What is being asked: Across the data, every line with the word "данных" counts once; state the total alone.
** Given data follows **
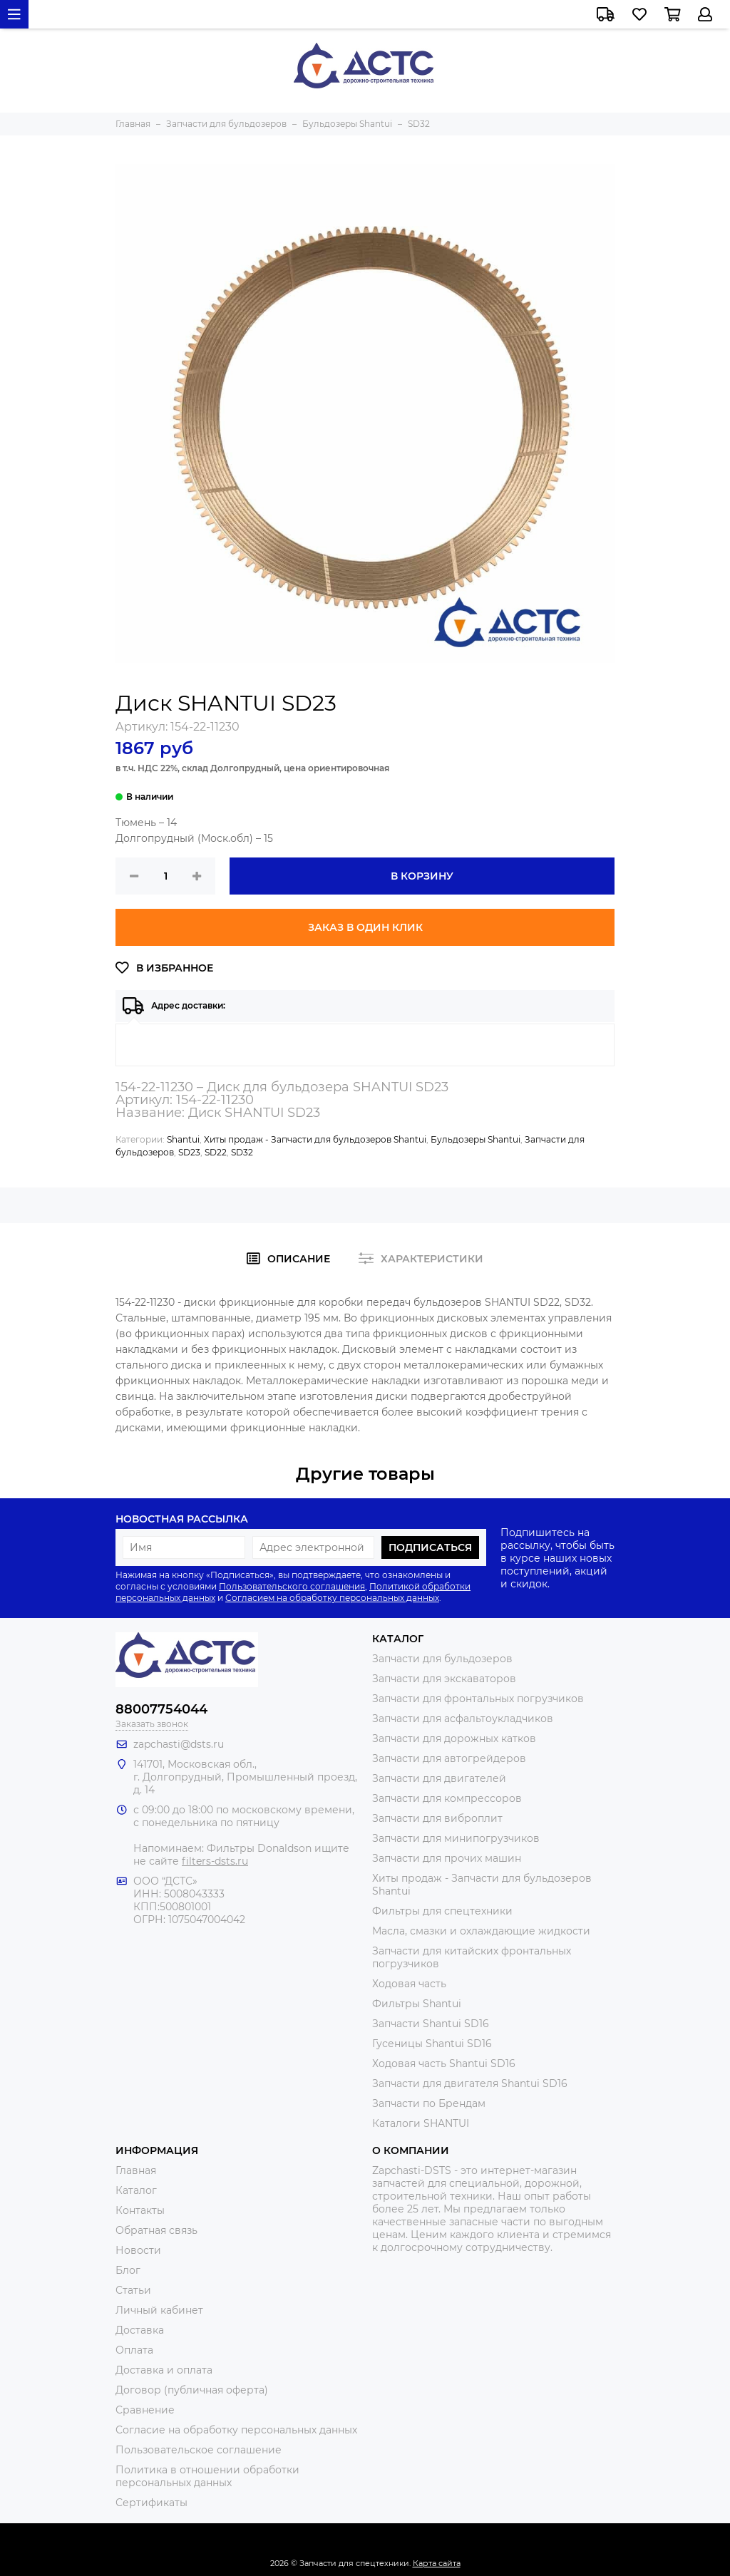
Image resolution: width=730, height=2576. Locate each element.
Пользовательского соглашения (292, 1586)
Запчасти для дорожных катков (454, 1738)
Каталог (136, 2190)
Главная (135, 2170)
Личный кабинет (159, 2310)
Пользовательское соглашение (198, 2449)
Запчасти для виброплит (437, 1818)
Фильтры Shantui (416, 2003)
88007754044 (161, 1709)
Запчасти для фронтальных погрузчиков (478, 1698)
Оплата (134, 2350)
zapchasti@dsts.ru (178, 1744)
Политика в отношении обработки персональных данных (207, 2476)
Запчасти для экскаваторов (444, 1678)
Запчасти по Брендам (428, 2103)
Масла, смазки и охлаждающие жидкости (481, 1931)
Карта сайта (437, 2563)
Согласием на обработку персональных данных (332, 1597)
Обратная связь (156, 2230)
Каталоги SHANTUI (420, 2123)
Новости (138, 2250)
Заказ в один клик (365, 927)
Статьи (133, 2290)
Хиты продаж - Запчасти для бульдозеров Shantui (315, 1139)
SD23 (189, 1152)
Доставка (139, 2330)
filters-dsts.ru (215, 1861)
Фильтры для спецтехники (442, 1911)
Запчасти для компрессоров (447, 1798)
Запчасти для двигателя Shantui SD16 (469, 2083)
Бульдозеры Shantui (475, 1139)
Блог (127, 2270)
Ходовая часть (409, 1983)
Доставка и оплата (163, 2370)
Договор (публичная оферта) (191, 2390)
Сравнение (145, 2410)
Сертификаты (151, 2502)
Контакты (140, 2210)
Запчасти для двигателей (439, 1778)
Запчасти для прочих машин (446, 1858)
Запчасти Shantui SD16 (430, 2023)
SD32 (242, 1152)
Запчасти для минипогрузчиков (456, 1838)
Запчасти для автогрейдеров (449, 1758)
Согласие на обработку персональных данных (236, 2429)
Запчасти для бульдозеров (442, 1658)
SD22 (216, 1152)
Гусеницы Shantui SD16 (432, 2043)
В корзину (422, 876)
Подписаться (430, 1547)
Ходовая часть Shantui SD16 (443, 2063)
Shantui (183, 1139)
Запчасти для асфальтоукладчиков (462, 1718)
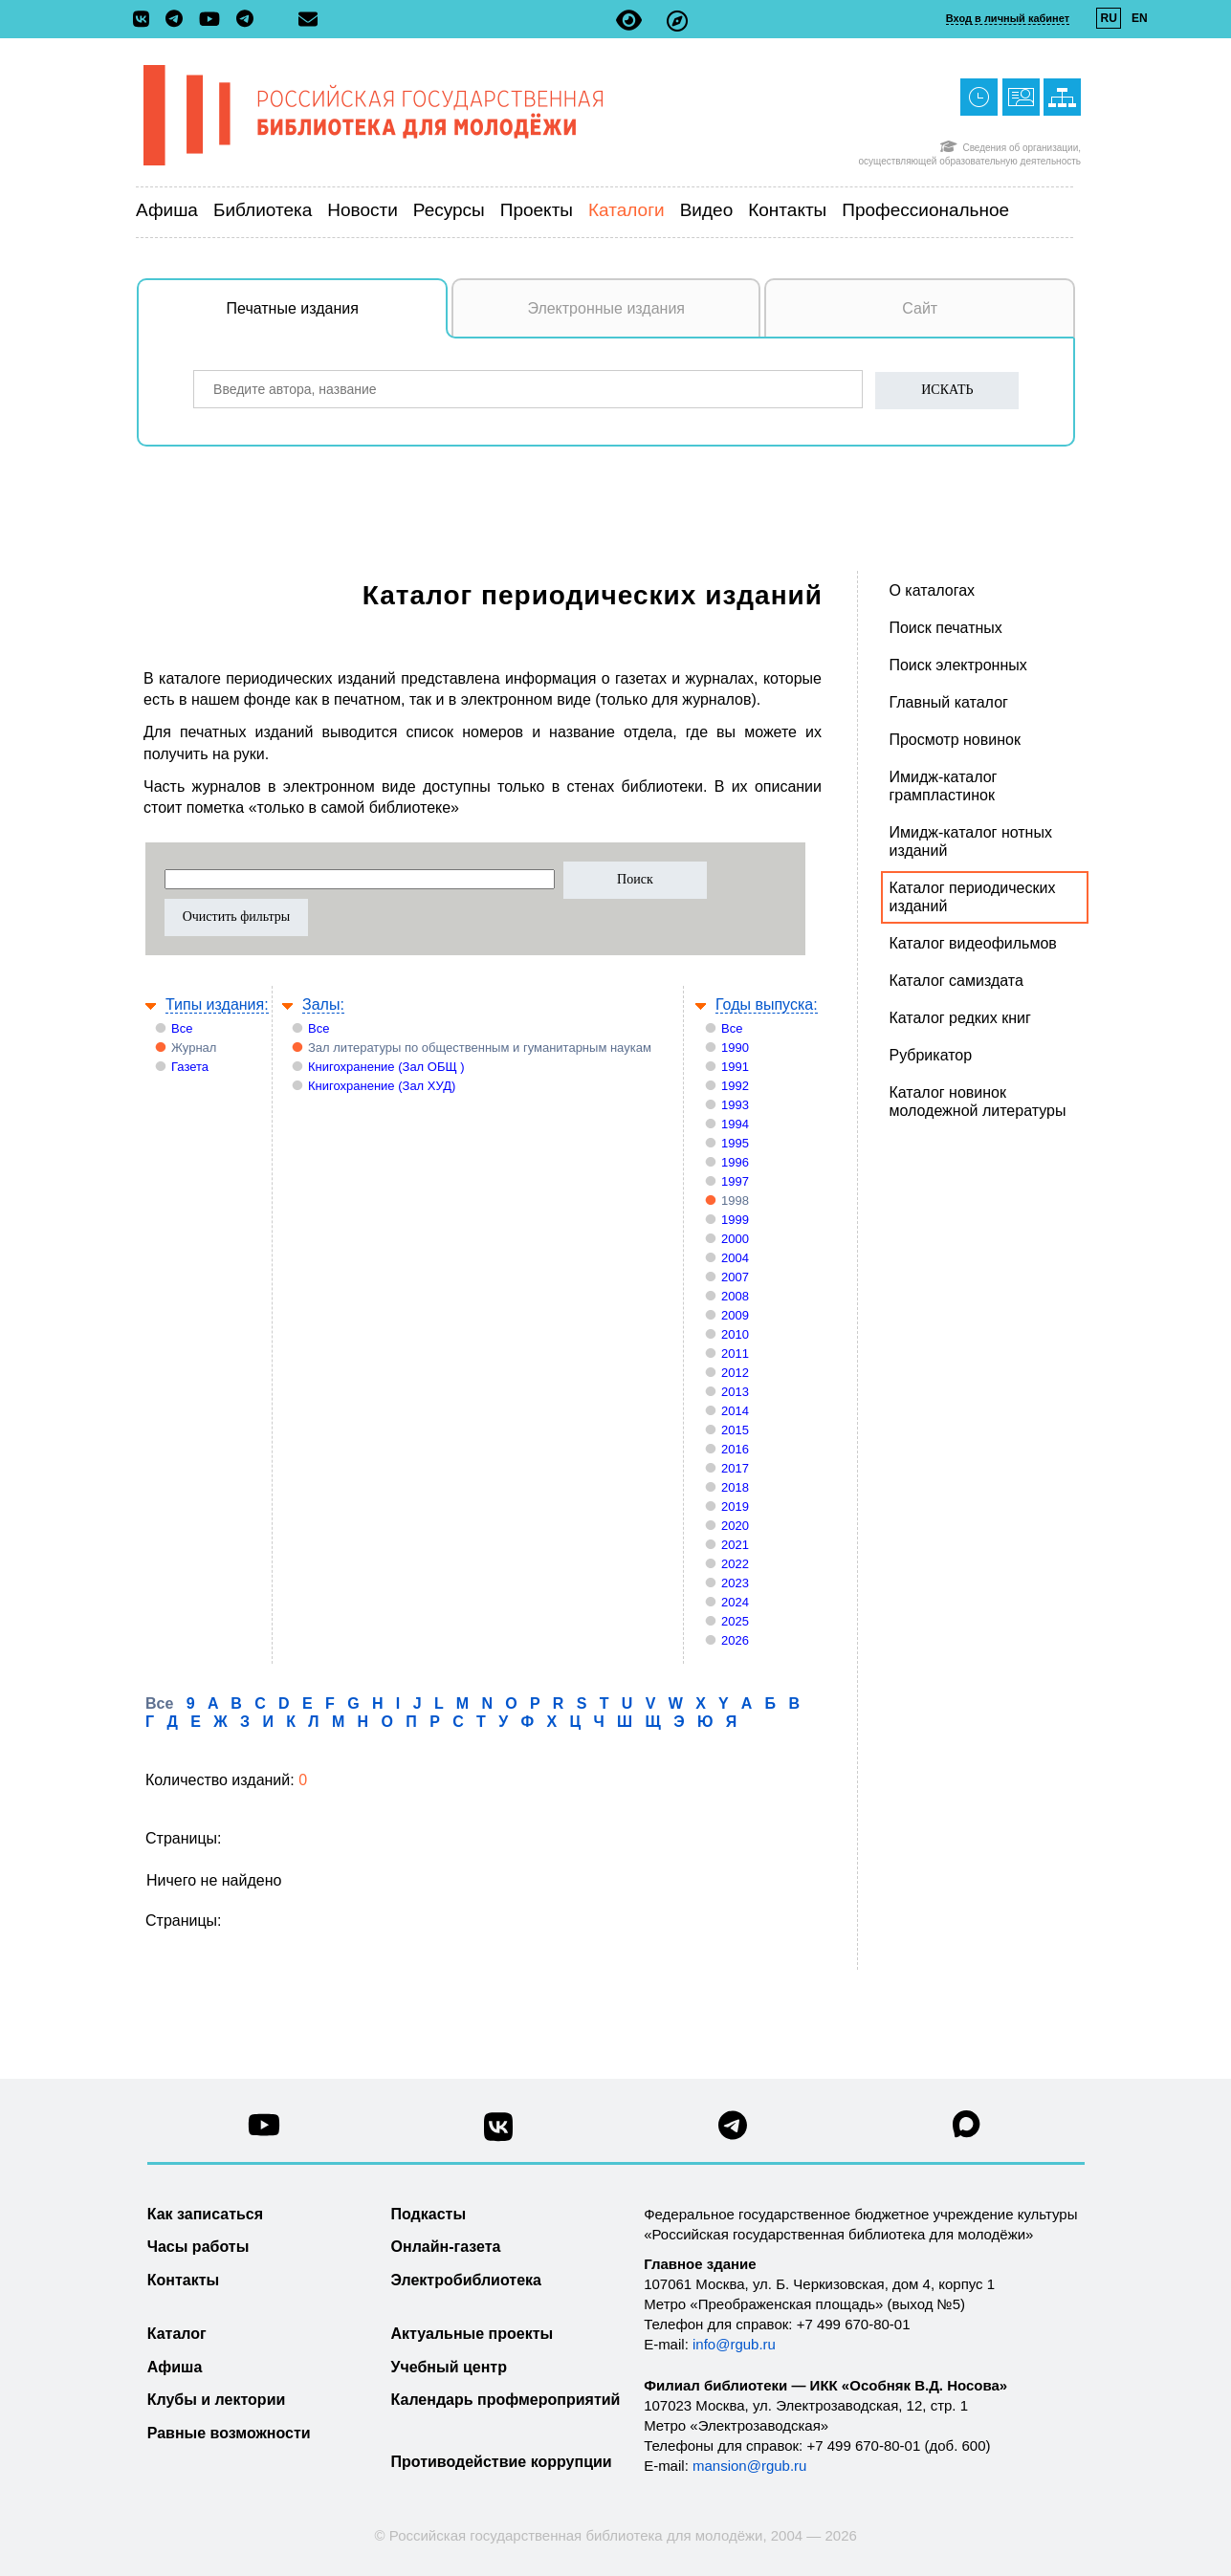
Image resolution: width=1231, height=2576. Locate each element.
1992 (735, 1086)
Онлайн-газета (446, 2246)
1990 (735, 1047)
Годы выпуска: (766, 1004)
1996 (735, 1162)
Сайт (919, 308)
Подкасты (429, 2214)
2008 (735, 1296)
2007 (735, 1277)
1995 (735, 1143)
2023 (735, 1583)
** End of Given data **
Answer for the task: 3